Middle English Poetry

Burrow’s chapter on Middle English poetry attempts, ambitiously, to survey the variety of later medieval laudatory verse and continues to anatomies its formal features. The chapter presents a series of brief snapshots of praise poetry, including what is termed the ‘here-and-now’ type: panegyric verse on noteworthy individuals and on the nobility and royalty. Burrow pauses to note that there is a far less developed tradition of the latter than we find in the early modern period with Tudor and Stuart myth-making. Surprisingly, given Burrow’s earlier published work, there is little mention here of Thomas Sabo Jewellery the advice for princes genre and its exponents, such as Thomas Hoccleve. The chapter goes on to touch upon love lyrics and Marian verse, and historical narrative poetry. With the latter material Burrow defends both the alliterative Morte Darthur and Sir Garvain and the Green Knight against charges that each poet is wholly critical of their principal hero, and concludes that the capacity for praise and blame coexists in medieval poetry in equal measure.

Chaucer is afforded his own chapter in this book and Burrow again considers the formal details of the poet’s panegyric verbal palette before tackling the works themselves. As Jill Mann noted long ago, Chaucer demonstrates an ability to combine the ‘affective tendencies of admiration and vituperation’ that complicate our understanding and judgment of his characters. The Canterbury Tales provides ample examples of such a combination but it is The House of Fame and Book of the Duchess that best demonstrate the sophistication of Chaucerian panegyric at work. The former exemplifies the poet’s general scepticism regarding the source of Thomas Sabo Bracelets praise and fame whilst the latter is the only extant epideictic work addressed to a specific contemporary, John of Gaunt. Troilus and Criseyde constitute the most extended treatment of praise and blame and Burrow again offers a balanced reading of both aspects of the poem.

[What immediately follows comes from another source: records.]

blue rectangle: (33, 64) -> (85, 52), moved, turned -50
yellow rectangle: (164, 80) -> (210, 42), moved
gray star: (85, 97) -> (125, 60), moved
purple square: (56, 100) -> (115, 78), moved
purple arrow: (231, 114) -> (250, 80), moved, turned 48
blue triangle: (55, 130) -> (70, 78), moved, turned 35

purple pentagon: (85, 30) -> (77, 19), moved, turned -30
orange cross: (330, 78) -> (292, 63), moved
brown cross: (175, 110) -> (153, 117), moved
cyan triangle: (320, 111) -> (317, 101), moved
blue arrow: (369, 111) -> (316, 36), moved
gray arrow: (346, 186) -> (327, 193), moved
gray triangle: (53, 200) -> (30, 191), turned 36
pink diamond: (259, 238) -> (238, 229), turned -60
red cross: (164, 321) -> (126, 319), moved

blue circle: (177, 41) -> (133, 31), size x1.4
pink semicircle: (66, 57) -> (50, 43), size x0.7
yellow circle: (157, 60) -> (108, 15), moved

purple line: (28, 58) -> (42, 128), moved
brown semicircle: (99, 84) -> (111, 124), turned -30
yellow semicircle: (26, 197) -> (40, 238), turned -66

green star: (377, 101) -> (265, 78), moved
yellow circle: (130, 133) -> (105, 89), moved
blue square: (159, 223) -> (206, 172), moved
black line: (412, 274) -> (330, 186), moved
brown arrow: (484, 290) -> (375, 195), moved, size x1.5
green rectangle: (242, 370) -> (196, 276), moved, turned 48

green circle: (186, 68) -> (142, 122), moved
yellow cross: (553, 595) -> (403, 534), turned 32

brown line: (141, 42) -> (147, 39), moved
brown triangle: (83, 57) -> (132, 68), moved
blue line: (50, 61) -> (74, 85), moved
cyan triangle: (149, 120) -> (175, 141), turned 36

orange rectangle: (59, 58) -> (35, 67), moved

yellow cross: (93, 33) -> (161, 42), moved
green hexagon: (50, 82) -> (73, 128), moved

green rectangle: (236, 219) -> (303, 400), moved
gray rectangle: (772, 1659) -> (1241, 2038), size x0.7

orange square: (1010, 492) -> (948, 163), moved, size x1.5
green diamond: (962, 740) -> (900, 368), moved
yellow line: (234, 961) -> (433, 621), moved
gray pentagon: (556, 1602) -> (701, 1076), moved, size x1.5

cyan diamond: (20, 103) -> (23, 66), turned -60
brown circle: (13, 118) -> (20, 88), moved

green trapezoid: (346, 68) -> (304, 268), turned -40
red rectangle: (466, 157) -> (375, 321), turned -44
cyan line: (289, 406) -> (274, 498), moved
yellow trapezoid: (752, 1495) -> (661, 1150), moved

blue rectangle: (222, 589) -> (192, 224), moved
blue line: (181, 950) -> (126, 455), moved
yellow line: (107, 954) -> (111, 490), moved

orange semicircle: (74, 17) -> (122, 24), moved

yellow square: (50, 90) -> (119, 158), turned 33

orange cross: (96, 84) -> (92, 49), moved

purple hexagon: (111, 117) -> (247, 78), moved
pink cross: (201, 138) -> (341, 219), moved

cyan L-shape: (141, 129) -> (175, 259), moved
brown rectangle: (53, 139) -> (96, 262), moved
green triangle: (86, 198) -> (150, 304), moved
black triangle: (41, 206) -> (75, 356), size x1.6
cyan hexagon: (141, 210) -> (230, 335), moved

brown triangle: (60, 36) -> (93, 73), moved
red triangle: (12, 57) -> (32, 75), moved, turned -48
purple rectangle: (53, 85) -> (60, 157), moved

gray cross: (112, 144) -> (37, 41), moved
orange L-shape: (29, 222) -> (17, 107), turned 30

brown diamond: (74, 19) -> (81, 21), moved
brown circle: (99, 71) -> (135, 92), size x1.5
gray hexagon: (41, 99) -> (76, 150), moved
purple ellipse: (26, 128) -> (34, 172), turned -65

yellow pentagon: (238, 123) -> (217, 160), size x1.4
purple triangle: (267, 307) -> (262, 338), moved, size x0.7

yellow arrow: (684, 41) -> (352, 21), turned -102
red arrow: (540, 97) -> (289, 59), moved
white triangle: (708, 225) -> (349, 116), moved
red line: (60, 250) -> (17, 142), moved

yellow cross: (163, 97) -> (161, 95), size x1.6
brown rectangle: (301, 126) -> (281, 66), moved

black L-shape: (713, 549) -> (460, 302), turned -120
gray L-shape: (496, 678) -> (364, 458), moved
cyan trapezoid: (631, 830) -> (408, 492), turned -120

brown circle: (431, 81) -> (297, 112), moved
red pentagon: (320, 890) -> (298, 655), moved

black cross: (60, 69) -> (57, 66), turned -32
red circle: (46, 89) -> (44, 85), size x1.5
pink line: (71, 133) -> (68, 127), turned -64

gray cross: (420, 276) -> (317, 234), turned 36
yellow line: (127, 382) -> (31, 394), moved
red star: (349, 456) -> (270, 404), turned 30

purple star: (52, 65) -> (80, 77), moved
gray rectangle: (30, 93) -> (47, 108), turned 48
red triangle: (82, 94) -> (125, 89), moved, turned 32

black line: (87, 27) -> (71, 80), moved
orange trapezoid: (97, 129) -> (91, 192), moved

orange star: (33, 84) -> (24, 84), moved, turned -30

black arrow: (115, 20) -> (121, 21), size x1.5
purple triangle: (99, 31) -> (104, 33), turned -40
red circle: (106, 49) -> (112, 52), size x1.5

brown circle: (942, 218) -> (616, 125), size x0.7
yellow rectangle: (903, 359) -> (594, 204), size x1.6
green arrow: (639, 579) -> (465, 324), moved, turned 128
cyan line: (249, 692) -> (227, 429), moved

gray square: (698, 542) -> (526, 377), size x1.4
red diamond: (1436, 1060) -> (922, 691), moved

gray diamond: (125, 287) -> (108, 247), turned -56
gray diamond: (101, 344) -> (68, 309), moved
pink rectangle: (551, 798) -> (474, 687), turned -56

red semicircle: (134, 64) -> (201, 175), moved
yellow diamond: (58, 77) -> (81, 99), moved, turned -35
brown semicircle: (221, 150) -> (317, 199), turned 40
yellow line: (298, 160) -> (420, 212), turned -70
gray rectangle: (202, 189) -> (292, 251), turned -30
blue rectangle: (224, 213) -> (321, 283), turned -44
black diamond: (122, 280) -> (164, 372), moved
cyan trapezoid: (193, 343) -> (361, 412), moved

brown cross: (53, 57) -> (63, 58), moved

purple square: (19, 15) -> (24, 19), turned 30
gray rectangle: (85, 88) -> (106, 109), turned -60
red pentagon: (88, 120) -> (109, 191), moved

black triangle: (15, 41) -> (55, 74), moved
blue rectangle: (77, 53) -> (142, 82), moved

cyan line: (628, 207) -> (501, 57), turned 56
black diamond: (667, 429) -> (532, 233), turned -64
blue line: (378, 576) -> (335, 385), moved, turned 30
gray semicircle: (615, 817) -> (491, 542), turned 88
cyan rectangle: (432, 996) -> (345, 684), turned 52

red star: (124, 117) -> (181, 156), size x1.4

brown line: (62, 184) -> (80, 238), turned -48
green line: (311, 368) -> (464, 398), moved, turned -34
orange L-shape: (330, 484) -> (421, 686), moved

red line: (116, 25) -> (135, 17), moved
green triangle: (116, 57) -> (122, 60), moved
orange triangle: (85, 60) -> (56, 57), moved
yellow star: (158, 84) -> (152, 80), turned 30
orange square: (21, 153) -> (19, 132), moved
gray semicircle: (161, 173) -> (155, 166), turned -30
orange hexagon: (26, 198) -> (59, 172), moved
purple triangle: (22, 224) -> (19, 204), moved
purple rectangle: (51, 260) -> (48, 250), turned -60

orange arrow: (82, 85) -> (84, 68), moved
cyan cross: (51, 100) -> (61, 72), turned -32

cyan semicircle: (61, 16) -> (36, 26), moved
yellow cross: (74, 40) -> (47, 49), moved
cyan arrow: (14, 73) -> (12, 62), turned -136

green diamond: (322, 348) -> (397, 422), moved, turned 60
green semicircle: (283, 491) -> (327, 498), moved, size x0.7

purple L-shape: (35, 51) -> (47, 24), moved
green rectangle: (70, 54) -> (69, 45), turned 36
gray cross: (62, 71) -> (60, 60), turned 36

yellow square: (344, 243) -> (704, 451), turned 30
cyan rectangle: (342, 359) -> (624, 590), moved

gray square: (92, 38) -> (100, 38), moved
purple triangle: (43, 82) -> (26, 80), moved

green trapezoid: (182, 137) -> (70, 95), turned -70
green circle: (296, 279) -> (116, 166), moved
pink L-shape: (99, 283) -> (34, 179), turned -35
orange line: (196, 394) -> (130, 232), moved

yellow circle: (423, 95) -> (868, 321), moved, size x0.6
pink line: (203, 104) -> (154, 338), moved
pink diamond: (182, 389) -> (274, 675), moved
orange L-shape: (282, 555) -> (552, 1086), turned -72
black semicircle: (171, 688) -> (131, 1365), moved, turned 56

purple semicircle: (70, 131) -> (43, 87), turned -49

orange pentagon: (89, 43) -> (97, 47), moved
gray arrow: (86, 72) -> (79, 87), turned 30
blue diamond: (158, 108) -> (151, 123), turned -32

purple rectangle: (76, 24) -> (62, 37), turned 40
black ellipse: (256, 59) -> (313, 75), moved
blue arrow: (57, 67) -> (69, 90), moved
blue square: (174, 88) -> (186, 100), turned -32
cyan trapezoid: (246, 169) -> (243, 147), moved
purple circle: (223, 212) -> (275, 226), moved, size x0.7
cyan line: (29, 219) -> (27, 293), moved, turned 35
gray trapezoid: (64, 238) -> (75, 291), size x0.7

Appended to the three medieval chapters is a curious shorter chapter on two ‘modern instances’ of laudatory poetry, which offers a whistle-stop tour of the praise of kings and warriors ranging widely from the Anglo Saxon period to the twentieth century, taking in Spenser, Milton, Wordsworth, Byron, Tennyson and the contemporary renditions of classical epic seen in Christopher Logue’s superb War Music (1981). One is not entirely sure as to the function of this final chapter since it moves too rapidly to offer anything more than passing reference to individual poets and misses the opportunity to begin discussing the vexed issues of the doubleness and ambiguity of praise in the works of Spenser and Marvell. What emerges from this chapter, however, is a broader chronological observation that medieval poetry on the whole shows little interest in the didactic intention and potential of praise poetry of the kind found later in early modern sources such as The Faerie Queene.

The cover blurb to this book professes that the study spans two thousand years, from Pindar to Logue, and whilst this is technically true it must be stressed that the focus here overwhelmingly is on medieval poetry. Although the range of material Burrow attempts to encompass is impressively broad, one never gets the sense that this book is intended as an all-inclusive, comprehensive study. A single chapter of forty pages covering the poetry of praise in the middle Ages is incredibly short and perforce restrictive. It is of a similar length to the treatment of rhetoric and panegyric found in the many companions to Middle English now available, and does not appear to be breaking any new critical ground. The chapters on Old English and Chaucer equally seem to revisit familiar critical standpoints and are fundamentally more descriptive than analytical. Too often the conclusion that a poet offers both praise and blame leaves one in a disappointingly prosaic critical holding-pattern not because we are eager for ironic interpretations but because it only gestures towards a poetics of equivocation that would benefit from more nuanced case-studies. As such, this book is of most use as a source of examples for someone perhaps a postgraduate student seeking an overview of materials to go off and explore in far more depth.